Ketiga hwesio itu saling pandang.
"Sicu,"
Kata Kim Ti Hosiang.
"Betul-betulkah kau hendak pibu dengan senjata tajam? Ingat, sicu, dulu ketika kami bertiga merobohkan suhengmu hingga tewas, kami benar-benar merasa menyesal sekali dan tidak ingin mengulangi lagi peristiwa itu!"
Kong Lee tersenyum.
"Terima kasih atas kekuatiran ini, tapi aku akan menjaga diri baik-baik!"
Terpaksa ketiga hwesio itu mencabut keluar pedang mereka dan membuat gerakan mengurung. Tapi Kong Lee bersikap tenang dan menyilangkan tongkatnya di dada menanti serangan. Go-bi Sam-lojin maklum bahwa anak muda yang sangat sopan santun ini tentu tidak mau menyerang lebih dulu, maka sambil berseru,
"Awas pedang!"
Bok Ti Hosiang mendahului membuka serangan. Melihat datangnya serangan-serangan yang sangat cepat dan kuat ini, diam-diam Kong Lee harus mengakui lawan-lawannya benar-benar memiliki kepandaian tinggi dan ia harus berlaku hati-hati sekali. maka tanpa berlaku segan-segan lagi ia getarkan tongkatnya dan menangkis dengan gerakan tongkat menendang.
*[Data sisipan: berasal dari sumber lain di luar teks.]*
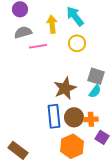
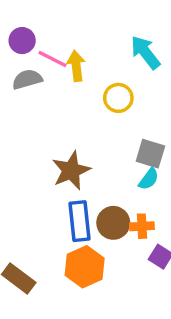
cyan arrow: (75, 16) -> (145, 52), moved
pink line: (38, 46) -> (52, 59), moved, turned 36
brown star: (65, 88) -> (71, 171), moved
orange hexagon: (72, 146) -> (85, 267), moved

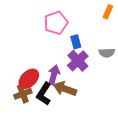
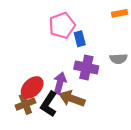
orange rectangle: (108, 12) -> (120, 13), turned 56
blue rectangle: (76, 42) -> (80, 39), moved
purple cross: (78, 61) -> (86, 68), turned -35

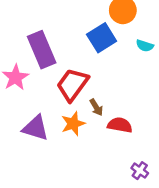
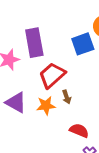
red semicircle: (120, 125) -> (79, 131), moved

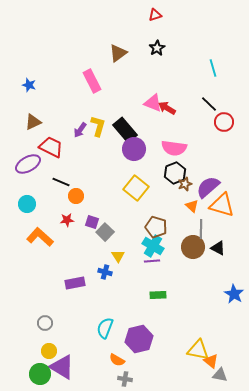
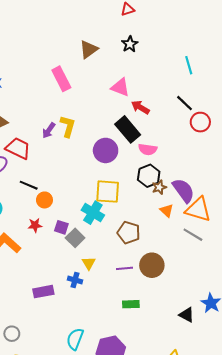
pink triangle: (153, 103) -> (120, 87), moved
black rectangle: (125, 130) -> (128, 129), moved
pink semicircle: (174, 148) -> (148, 149), size x0.7
purple semicircle: (208, 187) -> (183, 190), turned 95
yellow square: (136, 188) -> (108, 192), turned -35
gray line: (201, 229) -> (193, 235), moved, turned -60
cyan cross: (153, 246) -> (93, 213), moved
brown circle: (193, 247) -> (152, 265), moved
black triangle: (218, 248) -> (187, 315), moved

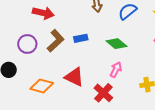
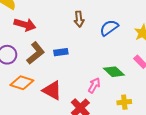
green diamond: (116, 44) -> (114, 72), moved
orange diamond: (42, 86) -> (22, 83), moved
Bok Ti Hosiang ketika merasa betapa pedangnya terbentur oleh tongkat itu dan seakan-akan tertendang kembali, merasa kaget dan tahu bahwa anak muda ini memiliki kepandaian jauh lebih hebat daripada kepandaian murid Liong-san yang dulu mereka robohkan. Maka ia lalu mengerakkan pedangnya dengan cepat, ditiru oleh kedua sutenya sehingga tak lama kemudian Kong Lee dikeroyok oleh tiga batang pedang yang digerakkan secara hebat. Ilmu pedang dari Bok Ti Hosiang dan kedua sutenya adalah ilmu pedang keturunan yang disebut Gin-ho Kiam-hwat (Ilmu Pedang Burung Ho Perak) dan diciptakan oleh guru Liat Song Hosiang, yakni sucouw dari Bok Ti Hwesio dan sutenya. Biarpun ketiga hwesio ini baru memiliki enam bagian saja dari ilmu pedang yang hebat itu, namun ilmu pedang mereka sudah hebat sekali, karena memang Gin-ho Kiam-hwat memiliki gerakan-gerakan yang cepat dan kuat serta mempunyai pecahan-pecahan yang tak terhitung banyaknya.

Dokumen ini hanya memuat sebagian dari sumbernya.